While the incisiveness of the early pacts was largely gone (Carrieri
2008), the parties continued to negotiate national-level agreements
well into the twenty-first century, following what had become a rather
predictable pattern: when the centre-left coalition was in power, all
three confederations shared responsibility for the final agreement;
when the government was in the hands of the centre-right coalition,
the CISL and UIL (as well as the other union confederations) signed,
while the CGIL dug its heels in. The CGIL seemed to find it difficult to
negotiate agreements with a government it did not trust.
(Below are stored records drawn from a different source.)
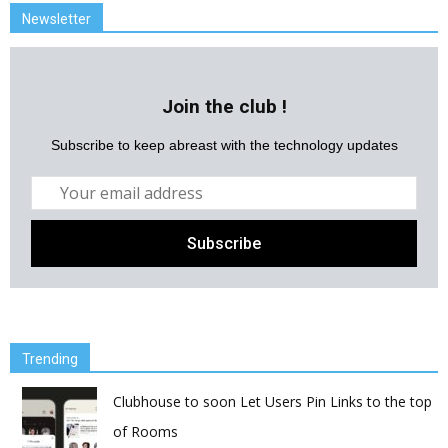
Newsletter
Join the club !
Subscribe to keep abreast with the technology updates
Trending
Clubhouse to soon Let Users Pin Links to the top
of Rooms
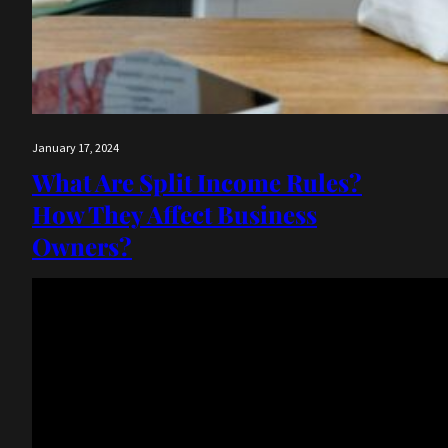
January 17, 2024
What Are Split Income Rules?
How They Affect Business
Owners?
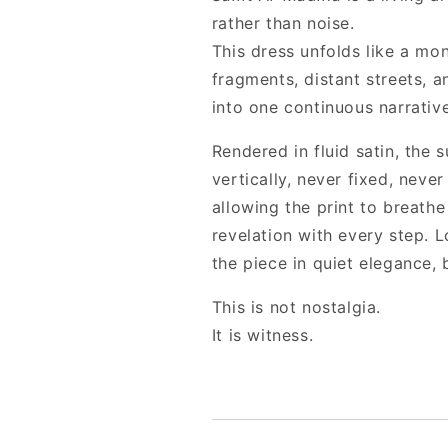
rather than noise.
This dress unfolds like a mo
fragments, distant streets, 
into one continuous narrative
Rendered in fluid satin, the
vertically, never fixed, never
allowing the print to breath
revelation with every step. 
the piece in quiet elegance, 
This is not nostalgia.
It is witness.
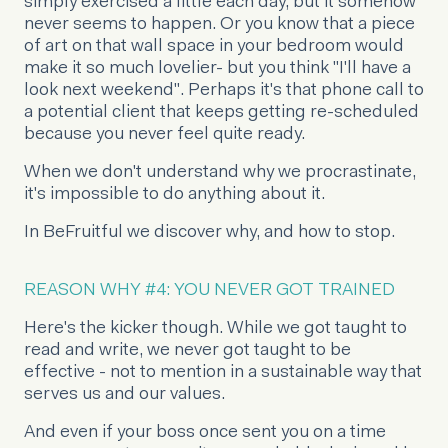
simply exercised a little each day, but it somehow
never seems to happen. Or you know that a piece
of art on that wall space in your bedroom would
make it so much lovelier- but you think "I'll have a
look next weekend". Perhaps it's that phone call to
a potential client that keeps getting re-scheduled
because you never feel quite ready.
When we don't understand why we procrastinate,
it's impossible to do anything about it.
In BeFruitful we discover why, and how to stop.
REASON WHY #4: YOU NEVER GOT TRAINED
Here's the kicker though. While we got taught to
read and write, we never got taught to be
effective - not to mention in a sustainable way that
serves us and our values.
And even if your boss once sent you on a time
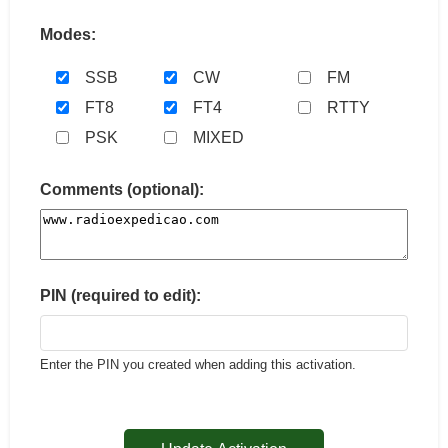
Modes:
SSB
CW
FM
FT8
FT4
RTTY
PSK
MIXED
Comments (optional):
PIN (required to edit):
Enter the PIN you created when adding this activation.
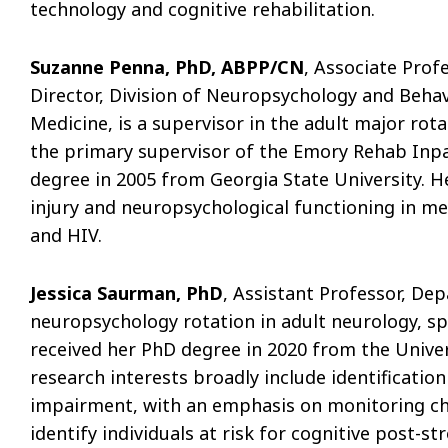
technology and cognitive rehabilitation.
Suzanne Penna, PhD, ABPP/CN
, Associate Prof
Director, Division of Neuropsychology and Behav
Medicine, is a supervisor in the adult major rota
the primary supervisor of the Emory Rehab Inpa
degree in 2005 from Georgia State University. H
injury and neuropsychological functioning in me
and HIV.
Jessica Saurman, PhD
, Assistant Professor, De
neuropsychology rotation in adult neurology, spe
received her PhD degree in 2020 from the Univers
research interests broadly include identificatio
impairment, with an emphasis on monitoring cha
identify individuals at risk for cognitive post-s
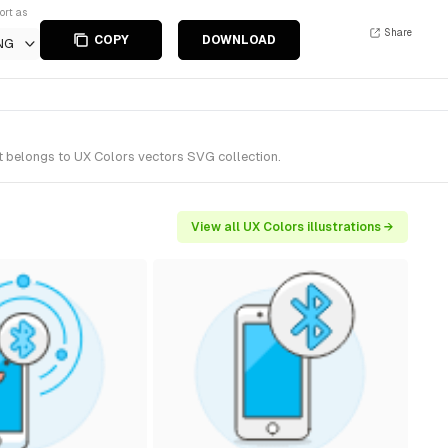
ort as
Share
COPY
DOWNLOAD
NG
t belongs to UX Colors vectors SVG collection.
View all UX Colors illustrations →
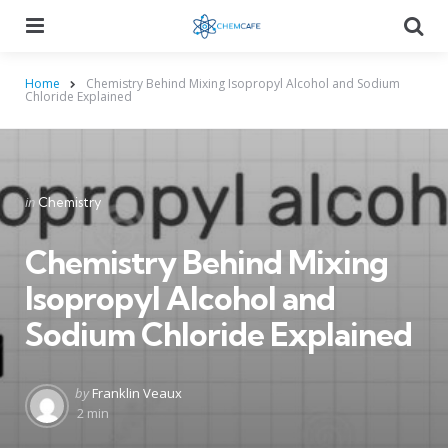
Menu
Searc
Home
Chemistry Behind Mixing Isopropyl Alcohol and Sodium
Chloride Explained
Categories
Posted
in
Chemistry
in
Chemistry Behind Mixing
Isopropyl Alcohol and
Sodium Chloride Explained
Posted
by
Franklin Veaux
by
2 min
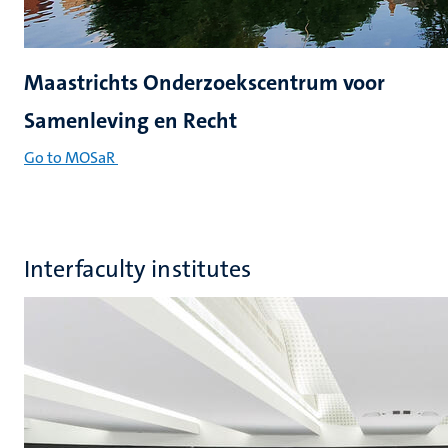
Maastrichts Onderzoekscentrum voor
Samenleving en Recht
Go to MOSaR
Interfaculty institutes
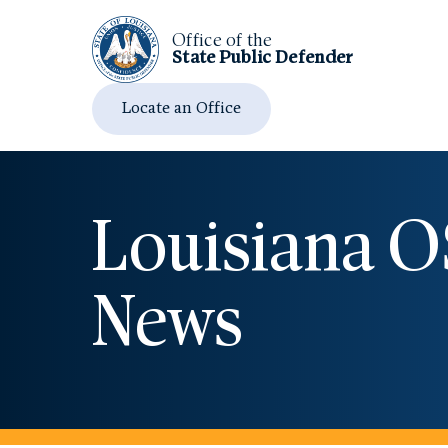
Office of the
State Public
Defender
Locate an Office
Louisiana 
News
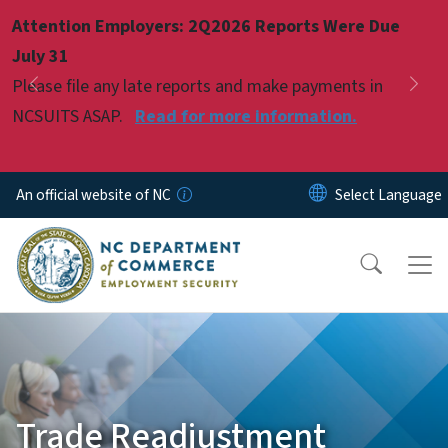
Skip to main content
Attention Employers: 2Q2026 Reports Were Due
Pause
July 31
Please file any late reports and make payments in
Previous
Nex
NCSUITS ASAP.
Read for more information.
An official website of NC
Trade Readjustment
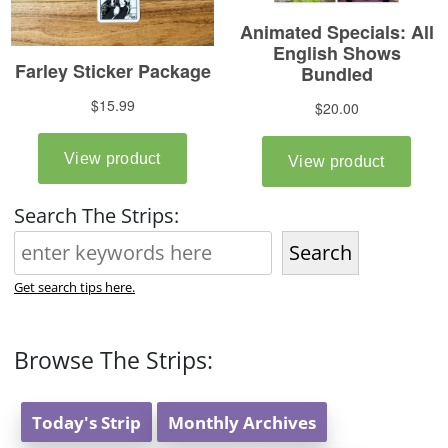
Search The Strips:
Search
Get search tips here.
Browse The Strips:
Today's Strip
Monthly Archives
Retrospectively, it could be argued that without the centralised
agreements of the 1990s, Italy would not have joined the single
European currency. Whether economic conditions would be worse
than they currently are as a result is impossible to say. However, the
resurgence of tripartite negotiations did nothing to prevent continuous
erosion of the unions’ representation capacity among active workers,
especially in the private sector.
After 2009, the financial and economic crisis weakened social concer-
tation at the national level even further. Faced with pressure from financial
markets, all governments—Berlusconi (centre-right), Monti (technical),
Letta (centre-left) and Renzi (centre-left)—have refused to seriously nego-
tiate with the social partners on crucial government choices concerning
the pension system and labour market (deregulation).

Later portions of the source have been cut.